RK3588/RK3576 Suspend-Resume Issues
It currently appears as if suspend/resume on RK3576 is broken. It's possible that it's broken on RK3588 as well (to be determined). This was discovered by !39
Some observations:
- on the sige5, with an rtc battery hooked up and a time set, we do actually receive an interrupt (check
/proc/interrupts
) withrtcwake rtc0 -m on -s 60
. - while suspending does not produce any suspicious output even with
no_console_suspend
in the kernel params, the device never resumes - the HYM8563 only has a one minute resolution, so "proper" testing of suspend-resume is going to take you at least one minute. rtcwake will totally let you pass a number of seconds less than 60, and the rtc driver will totally not actually enable the interrupt but let the system go to sleep anyway, so I don't recommend doing this.

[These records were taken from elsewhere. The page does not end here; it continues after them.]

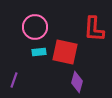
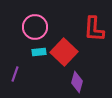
red square: moved 1 px left; rotated 32 degrees clockwise
purple line: moved 1 px right, 6 px up
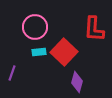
purple line: moved 3 px left, 1 px up
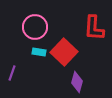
red L-shape: moved 1 px up
cyan rectangle: rotated 16 degrees clockwise
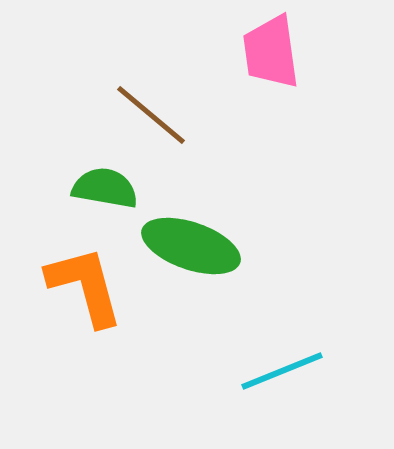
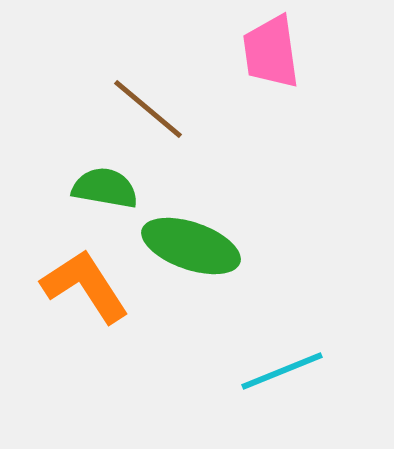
brown line: moved 3 px left, 6 px up
orange L-shape: rotated 18 degrees counterclockwise
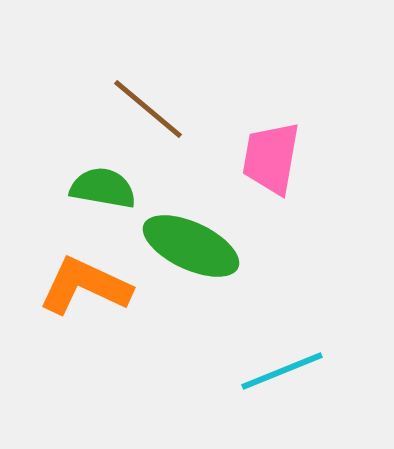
pink trapezoid: moved 106 px down; rotated 18 degrees clockwise
green semicircle: moved 2 px left
green ellipse: rotated 6 degrees clockwise
orange L-shape: rotated 32 degrees counterclockwise
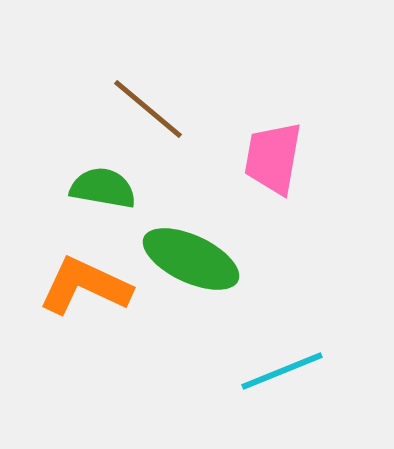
pink trapezoid: moved 2 px right
green ellipse: moved 13 px down
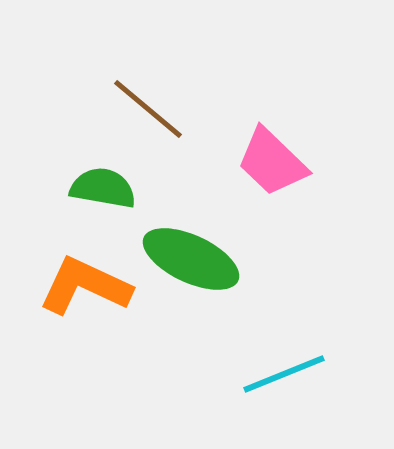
pink trapezoid: moved 1 px left, 4 px down; rotated 56 degrees counterclockwise
cyan line: moved 2 px right, 3 px down
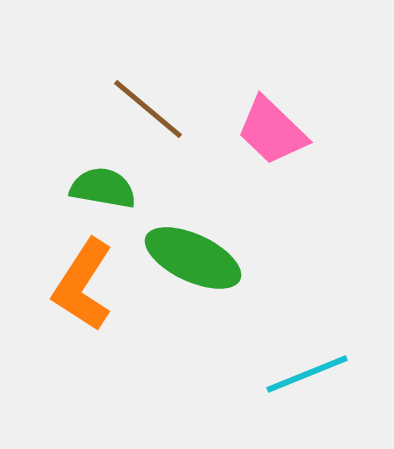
pink trapezoid: moved 31 px up
green ellipse: moved 2 px right, 1 px up
orange L-shape: moved 2 px left, 1 px up; rotated 82 degrees counterclockwise
cyan line: moved 23 px right
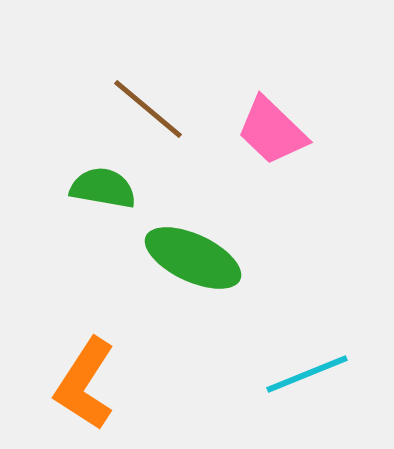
orange L-shape: moved 2 px right, 99 px down
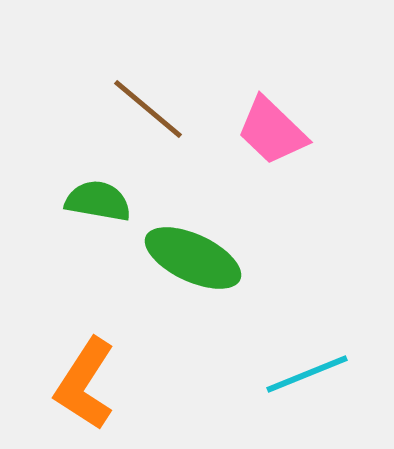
green semicircle: moved 5 px left, 13 px down
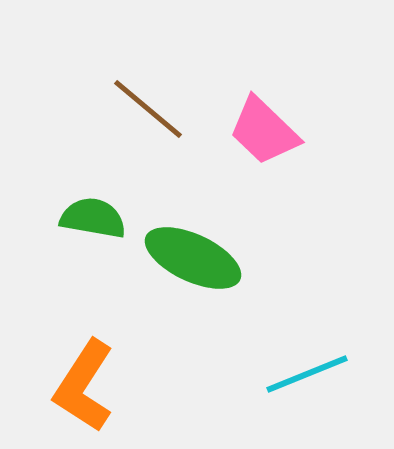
pink trapezoid: moved 8 px left
green semicircle: moved 5 px left, 17 px down
orange L-shape: moved 1 px left, 2 px down
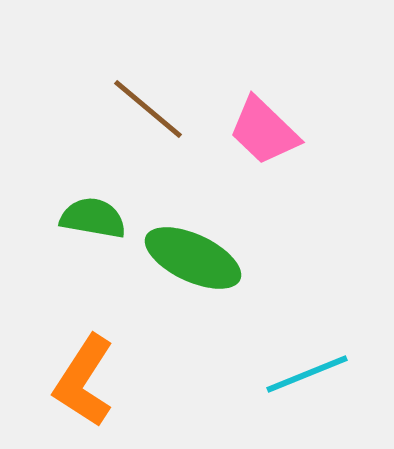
orange L-shape: moved 5 px up
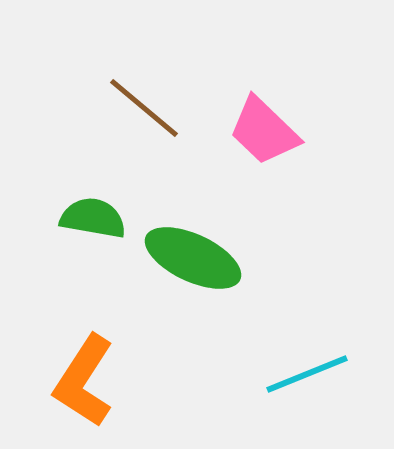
brown line: moved 4 px left, 1 px up
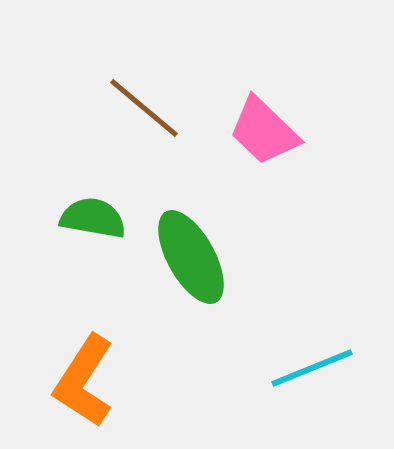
green ellipse: moved 2 px left, 1 px up; rotated 36 degrees clockwise
cyan line: moved 5 px right, 6 px up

- the very similar PCF8563 had some thing relating to wakeup changed in 2024 that hym8563 lacks, but experimentally doing the same thing didn't make it magically work for me, so I'm assuming we are not "some platforms".
- the x86 way of debugging suspend/resume by stowing some values away in the RTC memory isn't available on arm64, or at least not hooked up, so
Documentation/power/s2ram.rst
is probably not very useful. (But it is 2006 era Linus material that immediately opens up by throwing some person named "Chuck" under the bus.) -
Documentation/power/basic-pm-debugging.rst
links to http://suspend.sf.net but this seems to be from 2011 and maybe it's x86 specific, who knows. I think the thing it does is now done by systemd and is unrelated to debugging this, so I'm not sure why it's being linked to. - In the end we might end up having to squirrel some ftrace buffer into a persistent-across-hot-reboots memory region to debug this fully, unless there's a way to dump ftrace output to console and keep the console awake for as long as possible
Also, I have a trillion CR2032 cases and the right connectors for the Sige5 to plug those in, so if we need some for the CI lab I can make them but it might be cheaper to just get the 2-pin JST SUR connector and a CR2032 case locally. Armsom doesn't appear to sell any officially at least as far as I can tell. The schematic has a diode in line, so I don't think it charges the battery.